Il tempo di permanenza medio di un attaccante all’interno della rete aziendale della vittima (dwell time) si è allungato, invertendo una tendenza al miglioramento degli anni precedenti, passando da 99 a 101 giorni. Le cose peggiorano però se si restringe l’osservazione all’area Emea, che ha una media di 175 giorni tra l’inizio dell’attacco e la sua scoperta.

Sono però stati fatti progressi nelle dinamiche della scoperta: sono in aumento i casi in cui è l’organizzazione stessa ad accorgersi dell’intrusione, rispetto a quelli in cui viene avvisata dalle forze dell’ordine o altre organizzazioni.
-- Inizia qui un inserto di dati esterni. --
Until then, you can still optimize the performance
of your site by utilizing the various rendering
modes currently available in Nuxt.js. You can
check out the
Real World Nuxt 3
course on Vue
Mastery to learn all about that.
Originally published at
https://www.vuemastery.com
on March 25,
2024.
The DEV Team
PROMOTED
È possibile quindi che l’arrivo del GDPR abbia in qualche modo stimolato le aziende a fare un security assessment che le ha portate a scoprire compromissioni vecchie di molti mesi, che non sarebbero state scoperte altrimenti.
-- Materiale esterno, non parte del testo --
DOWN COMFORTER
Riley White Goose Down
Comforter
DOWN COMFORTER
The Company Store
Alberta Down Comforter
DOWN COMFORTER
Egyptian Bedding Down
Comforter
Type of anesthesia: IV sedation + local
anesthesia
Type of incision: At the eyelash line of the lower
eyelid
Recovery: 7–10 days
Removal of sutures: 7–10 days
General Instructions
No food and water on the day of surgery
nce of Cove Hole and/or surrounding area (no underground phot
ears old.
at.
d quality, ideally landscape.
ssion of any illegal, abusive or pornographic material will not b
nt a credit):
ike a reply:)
Chi viene colpito, viene colpito più volte

Tra i principali bersagli degli attacchi continua a esserci il settore finanziario (il 24% delle investigazioni condotte in Europa ha riguardato aziende di questo tipo), seguito dalla Pubblica Amministrazione e dalle aziende di servizi professionali (violare la sicurezza dello studio legale, dell’agenzia di pubbliche relazioni o di un altro fornitore di servizi è spesso più facile ed efficace rispetto ad attaccare l’infrastruttura di una grande azienda). Il “nuovo” APT 33 mette invece nel mirino le aziende del settore petrolchimico, della difesa e dell’aerospaziale.

Il rapporto evidenzia anche che una volta che un’organizzazione è stata presa di mira da un APT, è molto probabile che venga attaccata nuovamente dallo stesso gruppo o da un altro con motivazioni simili: il 56% dei clienti di servizi di managed detection and response di FireEye, sono stati attaccati più volte dallo stesso gruppo di attacco o da gruppi con motivazioni simili. I risultati mostrano inoltre che almeno il 49% dei clienti che ha subito almeno una volta un attacco significativo è stato nuovamente attaccato l’anno successivo. Nello specifico in EMEA, il 40% dei clienti che sono stati colpiti da una violazione grave ha subito più attacchi significativi provenienti da diversi gruppi nel corso dell’anno.

I principali punti vulnerabili delle aziende

Nel presentare il rapporto, il Senior System Engineer EMEA di FireEye Marco Rottigni ha indicato sei punti di debolezza nelle cyber difese delle aziende:

  1. Security Risk Management
  2. Identity and Access
  3. Data Protection
  4. Netwok, Cloud & Data Center protection
  5. Incident response
  6. Host and Endpoint Protection
Marco Rottigni_Senior Product Marketing Manager EMEA di FireEye

Marco Rottigni_Senior Product Marketing
Manager EMEA di FireEye

Soprattutto però, c’è una debolezza nascosta che è trasversale a tutte queste attività: la scarsità di personale competente in materia di sicurezza informatica, con particolare riferimento alle figure dei cyber defenders (coloro che danno una prima risposta di emergenza e confinano l’intrusione), gli investigatori che indagano gli incidenti e raccolgono le prove, e i threat analyst che raccolgono informazioni di intelligence per individuare le minacce prima che si manifestino.

“La difficoltà nel reperire personale competente sul mercato del lavoro può portare le aziende a investire in modo ossessivo in uno stack tecnologico, sperando che IA e machine learning possano sostituire completamente il personale esterno, mentre questi strumenti sono un ottimo abilitatore e un forte sostegno, ma non possono sostituire le competenze umane”.

La proposta di FireEye, ovviamente, è quella di avvalersi di un partner esterno qualificato e con risorse adeguate a gestire sia il monitoraggio, l’intelligence e la difesa preventiva, sia la fase di incident response.